■ **TASK DESCRIPTION**: Check each line of the entries for "Memory" and report the ones that have it.

● ● ● ●

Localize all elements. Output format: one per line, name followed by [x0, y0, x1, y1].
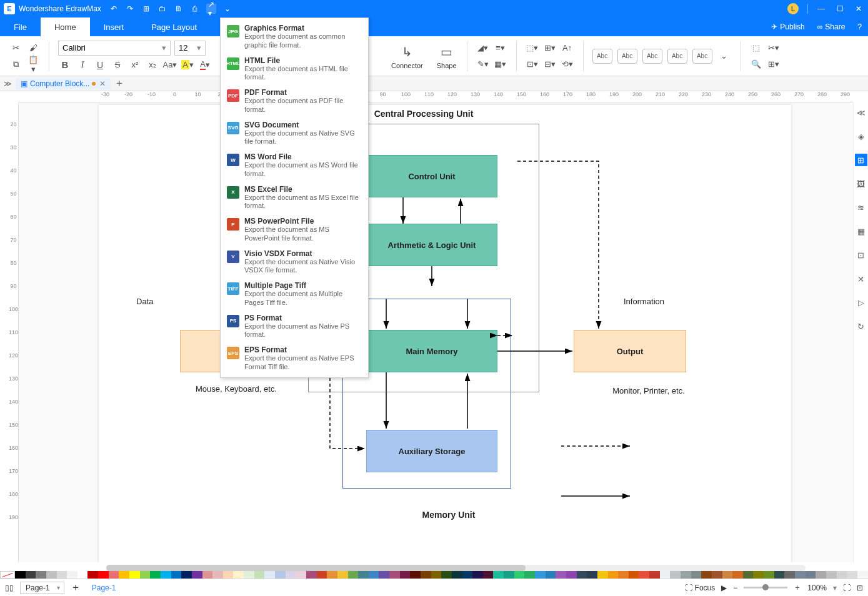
color-swatch[interactable] — [275, 571, 286, 579]
color-swatch[interactable] — [847, 571, 857, 579]
layer-button[interactable]: ⬚▾ — [526, 41, 539, 55]
case-button[interactable]: Aa▾ — [163, 58, 177, 72]
color-swatch[interactable] — [618, 571, 629, 579]
color-swatch[interactable] — [264, 571, 275, 579]
color-swatch[interactable] — [389, 571, 400, 579]
alu-box[interactable]: Arthmetic & Logic Unit — [366, 224, 497, 266]
color-swatch[interactable] — [119, 571, 129, 579]
style-preset-2[interactable]: Abc — [617, 49, 637, 64]
strikethrough-button[interactable]: S — [111, 58, 124, 72]
history-button[interactable]: ↻ — [855, 320, 867, 332]
save-button[interactable]: 🗎 — [174, 4, 184, 14]
export-item-6[interactable]: P MS PowerPoint File Export the document… — [221, 214, 368, 246]
horizontal-scrollbar[interactable] — [106, 565, 806, 571]
export-item-3[interactable]: SVG SVG Document Export the document as … — [221, 117, 368, 150]
color-swatch[interactable] — [244, 571, 254, 579]
color-swatch[interactable] — [806, 571, 816, 579]
color-swatch[interactable] — [774, 571, 785, 579]
color-swatch[interactable] — [681, 571, 691, 579]
export-item-8[interactable]: TIFF Multiple Page Tiff Export the docum… — [221, 278, 368, 310]
color-swatch[interactable] — [150, 571, 161, 579]
fill-button[interactable]: ◢▾ — [476, 41, 490, 55]
export-item-2[interactable]: PDF PDF Format Export the document as PD… — [221, 85, 368, 117]
close-tab-button[interactable]: ✕ — [99, 79, 106, 88]
layers-button[interactable]: ≋ — [855, 201, 867, 214]
document-tab[interactable]: ▣ Computer Block... ✕ — [16, 78, 111, 89]
export-item-4[interactable]: W MS Word File Export the document as MS… — [221, 149, 368, 182]
superscript-button[interactable]: x² — [128, 58, 142, 72]
select-button[interactable]: ⬚ — [749, 41, 763, 55]
color-swatch[interactable] — [421, 571, 431, 579]
color-swatch[interactable] — [67, 571, 77, 579]
color-swatch[interactable] — [670, 571, 681, 579]
color-swatch[interactable] — [577, 571, 587, 579]
add-page-button[interactable]: ＋ — [71, 581, 81, 594]
color-swatch[interactable] — [660, 571, 671, 579]
collapse-panel-button[interactable]: ≪ — [855, 106, 867, 119]
color-swatch[interactable] — [566, 571, 577, 579]
color-swatch[interactable] — [327, 571, 337, 579]
color-swatch[interactable] — [358, 571, 369, 579]
color-swatch[interactable] — [546, 571, 556, 579]
color-swatch[interactable] — [857, 571, 868, 579]
fullscreen-button[interactable]: ⊡ — [857, 584, 863, 592]
help-button[interactable]: ? — [851, 17, 868, 36]
color-swatch[interactable] — [400, 571, 411, 579]
color-swatch[interactable] — [296, 571, 306, 579]
font-increase-button[interactable]: A↑ — [561, 41, 574, 55]
aux-storage-box[interactable]: Auxiliary Storage — [366, 430, 497, 472]
color-swatch[interactable] — [306, 571, 317, 579]
add-tab-button[interactable]: ＋ — [114, 77, 124, 90]
line-style-button[interactable]: ≡▾ — [494, 41, 507, 55]
play-button[interactable]: ▶ — [721, 584, 727, 592]
color-swatch[interactable] — [462, 571, 473, 579]
shadow-button[interactable]: ▦▾ — [494, 57, 507, 71]
export-item-5[interactable]: X MS Excel File Export the document as M… — [221, 182, 368, 214]
export-item-1[interactable]: HTML HTML File Export the document as HT… — [221, 53, 368, 86]
table-button[interactable]: ▦ — [855, 225, 867, 237]
color-swatch[interactable] — [36, 571, 46, 579]
publish-button[interactable]: ✈Publish — [765, 17, 811, 36]
bold-button[interactable]: B — [58, 58, 72, 72]
highlight-button[interactable]: A▾ — [181, 58, 194, 72]
main-memory-box[interactable]: Main Memory — [366, 330, 497, 372]
color-swatch[interactable] — [597, 571, 608, 579]
color-swatch[interactable] — [764, 571, 774, 579]
output-sub-label[interactable]: Monitor, Printer, etc. — [592, 386, 705, 395]
cut-button[interactable]: ✂ — [9, 41, 22, 55]
control-unit-box[interactable]: Control Unit — [366, 155, 497, 197]
color-swatch[interactable] — [286, 571, 296, 579]
information-label[interactable]: Information — [624, 297, 664, 306]
color-swatch[interactable] — [348, 571, 359, 579]
zoom-slider[interactable] — [744, 587, 787, 589]
color-swatch[interactable] — [77, 571, 88, 579]
qat-customize-button[interactable]: ⌄ — [222, 4, 232, 14]
export-item-10[interactable]: EPS EPS Format Export the document as Na… — [221, 342, 368, 375]
tab-page-layout[interactable]: Page Layout — [137, 17, 211, 36]
input-sub-label[interactable]: Mouse, Keyboard, etc. — [183, 384, 289, 394]
color-swatch[interactable] — [784, 571, 795, 579]
color-swatch[interactable] — [129, 571, 140, 579]
export-item-7[interactable]: V Visio VSDX Format Export the document … — [221, 246, 368, 279]
color-swatch[interactable] — [317, 571, 327, 579]
connector-button[interactable]: ↳ Connector — [386, 41, 428, 72]
color-swatch[interactable] — [171, 571, 182, 579]
maximize-button[interactable]: ☐ — [831, 0, 849, 17]
crop-button[interactable]: ✂▾ — [767, 41, 781, 55]
minimize-button[interactable]: — — [812, 0, 831, 17]
user-avatar[interactable]: L — [787, 3, 799, 14]
color-swatch[interactable] — [826, 571, 837, 579]
color-swatch[interactable] — [524, 571, 535, 579]
color-swatch[interactable] — [493, 571, 504, 579]
present-button[interactable]: ▷ — [855, 296, 867, 309]
color-swatch[interactable] — [212, 571, 223, 579]
zoom-value[interactable]: 100% — [807, 584, 827, 592]
color-swatch[interactable] — [712, 571, 722, 579]
font-color-button[interactable]: A▾ — [198, 58, 212, 72]
color-swatch[interactable] — [233, 571, 244, 579]
redo-button[interactable]: ↷ — [125, 4, 135, 14]
page[interactable]: Central Processing Unit Memory Unit Data… — [99, 105, 791, 562]
expand-symbols-button[interactable]: ≫ — [4, 79, 12, 88]
color-swatch[interactable] — [441, 571, 452, 579]
all-button[interactable]: ⊞ — [855, 154, 867, 166]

● ● ● ●

■ **EXERCISE SOLUTION**:
main-memory-box[interactable]: Main Memory — [366, 330, 497, 372]
page[interactable]: Central Processing Unit Memory Unit Data… — [99, 105, 791, 562]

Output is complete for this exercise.